IN CINEMAS NOW
RUNNING TIME: 117 min
REVIEWED BY: Dr Lenera, Official HCF Critic
Sophie, an orphaned young girl, lives in a London orphanage. One late evening, she awakes and looks out the window, where she sees an elderly giant. The giant captures her and takes her into Giant Country where he says that Sophie must stay with him for the rest of her life because she saw him and must not be allowed to reveal the existence of giants. Sophie and the giant soon form a bond though, and the giant, who is actually called the BFG [Big Friendly Giant], explains that it would not be safe for her if she tries to escape, as the other giants eat humans. However, Sophie convinces the BFG to go with him to Dream Country, the BFG’s job being to capture dreams….

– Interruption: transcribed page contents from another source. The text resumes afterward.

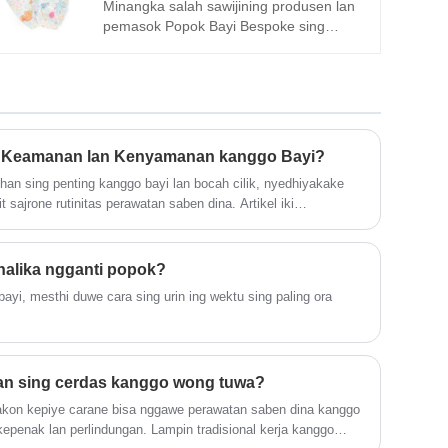
supplies.
Minangka salah sawijining produsen lan
pemasok Popok Bayi Bespoke sing
misuwur ing China, sampeyan bakal
nampa sampeyan grosir lan tuku Popok
Bayi Bespoke kanthi sertifikasi CE.
Sampeyan bisa ngatur produk kita
miturut gagasan sampeyan. Kita dijamin
babagan wektu pangiriman, uga duwe
n Keamanan lan Kenyamanan kanggo Bayi?
tim profesional. Layanan apik lan rega
han sing penting kanggo bayi lan bocah cilik, nyedhiyakake
murah kasedhiya.
t sajrone rutinitas perawatan saben dina. Artikel iki
bagan tisu bayi, kalebu bahan, cara panggunaan, pilihan
hepi wong tuwa. Iki uga nylidiki carane milih wipes sing tepat
n lingkungan, lan efektifitas biaya. Kanthi wawasan babagan
nalika ngganti popok?
ktis, pandhuan iki mbantu para pengasuh nggawe keputusan sing
yi, mesthi duwe cara sing urin ing wektu sing paling ora
ayi kanthi kualitas dhuwur sing nggabungake perawatan sing
ktif.
ihan sing cerdas kanggo wong tuwa?
akon kepiye carane bisa nggawe perawatan saben dina kanggo
kepenak lan perlindungan. Lampin tradisional kerja kanggo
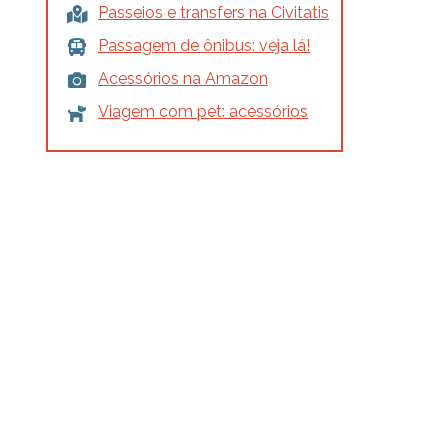
Passeios e transfers na Civitatis
Passagem de ônibus: veja lá!
Acessórios na Amazon
Viagem com pet: acessórios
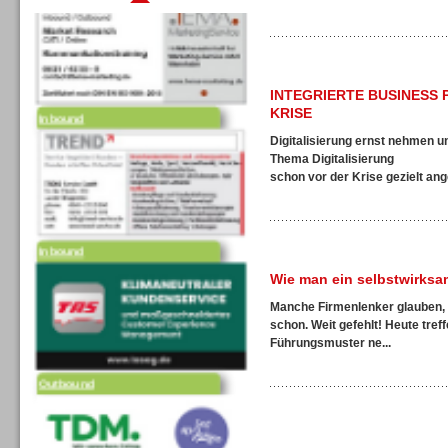
INTEGRIERTE BUSINESS 
Inbound
KRISE
Digitalisierung ernst nehmen 
Thema Digitalisierung
schon vor der Krise gezielt ang
Inbound
Wie man ein selbstwirks
Manche Firmenlenker glauben, w
schon. Weit gefehlt! Heute tre
Führungsmuster ne...
Outbound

I haven’t read Roald Dahl’s book The BFG, so I can’t tell you if Steven Spielberg’s film adaptation is close to it, but the darkness present in some other Dahl stuff and also the 1989 animated version, which showed things like a boy being eaten and truly horrid looking giants, appears to be rather muted here. Spielberg seems to be playing it a bit too safe. That’s my only major criticism of this film though, which seems to have flopped but is charming and quirky in a very pleasant manner. In fact you don’t get many movies aimed at kids like this much at all these days, its often gentle pace and lack of big action scenes making it stand apart. Like much of Spielberg, it is a little overlong, though this one has a somewhat rushed finale instead of a dragged out one, and the kids in the auditorium I saw the film in seemed to be glued to the screen, something very pleasing to me who also isn’t sure if the frenetic nature of so much of children’s entertainment nowadays is a positive thing. The BFG takes its time building up its central relationship but does so with considerable cuteness, before the delightfully absurd plot properly kicks in, and even then it’ll sometimes stop for passages of sheer delight, like a hilarious scene in the Queen Of England’s palace where the BFG has his first ever decent meal.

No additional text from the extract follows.